Personal information
- Full name: Jerko Tipurić
- Date of birth: 14 June 1960 (age 65)
- Place of birth: Konjic, SFR Yugoslavia
- Position: Defender

Senior career*
- Years: Team / Apps / (Gls)
- 1975–1980: Igman Konjic
- 1980–1983: NK Zagreb / 54 / (3)
- 1983–1984: Čelik Zenica / 41 / (7)
- 1985–1989: Hajduk Split / 89 / (6)
- 1989–1992: Cercle Brugge / 99 / (6)
- 1992–1994: Beerschot

Managerial career
- 1994–1996: Cercle Brugge
- Waregem
- Roeselare
- 1999: Roeselare
- Roeselare (youth coach)
- Cercle Oedelem
- 2001: RC Zuid-West
- 2002–2004: Cercle Brugge
- 2004–2005: Antwerp
- 2005–2006: Wevelgem City
- 2006–2007: SC Blankenberge
- 2007–2011: BS Poperinge
- 2011–: Bredene
- 2014: Cercle Brugge (assistant)
- 2018-2019: Diksmuide
- 2021: Bredene (Women)

= Jerko Tipurić =

Bosnian-Belgian footballer and manager

Jerko Tipurić (born 14 June 1960 in Konjic) is a Croatian retired football defender and football manager. He also has Belgian nationality since 1998.

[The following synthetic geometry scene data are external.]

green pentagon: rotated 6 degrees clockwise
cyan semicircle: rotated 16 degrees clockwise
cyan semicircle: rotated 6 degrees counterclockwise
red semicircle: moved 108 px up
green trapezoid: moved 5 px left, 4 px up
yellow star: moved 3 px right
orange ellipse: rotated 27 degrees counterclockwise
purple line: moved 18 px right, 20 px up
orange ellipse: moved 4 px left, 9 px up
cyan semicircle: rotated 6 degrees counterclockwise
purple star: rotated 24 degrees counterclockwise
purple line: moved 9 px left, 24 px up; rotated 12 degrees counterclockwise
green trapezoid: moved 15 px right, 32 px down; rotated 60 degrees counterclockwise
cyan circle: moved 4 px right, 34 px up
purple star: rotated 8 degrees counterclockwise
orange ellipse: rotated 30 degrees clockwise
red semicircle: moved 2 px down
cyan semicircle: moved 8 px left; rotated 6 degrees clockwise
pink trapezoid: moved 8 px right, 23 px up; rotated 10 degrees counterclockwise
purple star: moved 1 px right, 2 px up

He is known as a somewhat eccentric person. For example, he taught his players in which angle they had to look when they were dribbling the ball and he let his players wear special shoes during training to strengthen their back muscles. He also controlled the urine of his players. Tipurić even made it to één-television program Man Bijt Hond with his special attention for these details. For the 2006-07 football season in Belgium, he was an analyst for the één-program Studio 1.

==Managerial career==
Tipurić' main successes as manager were the 1996 Belgian Cup final and the 2002 second division championship, both as manager of Cercle Brugge. Also particular about his managerial career is the fact that he does not mind to train lower league teams when he receives no interest from professional clubs. Tipurić took charge at RC Zuid-West-Vlaanderen in 2001 and at Wevelgem City in 2005 and later was manager of BS Poperinge, playing in the highest level of West Flanders. That is the fifth level in Belgian football, just under the lowest nationwide division. He promoted with Poperinge in 2009 to 4th division. With BS Poperinge, Tipurić survived the battle against relegation in their first season, the second season was more relaxed. His contract was not renewed however because the board felt that it was time for a change.

Tipurić rejoined Cercle in October 2014 as assistant to manager Arnar Viðarsson.
He also coached Diksmuide and in December 2021, Tipurić left the women's team of SV Bredene after only three months at the helm.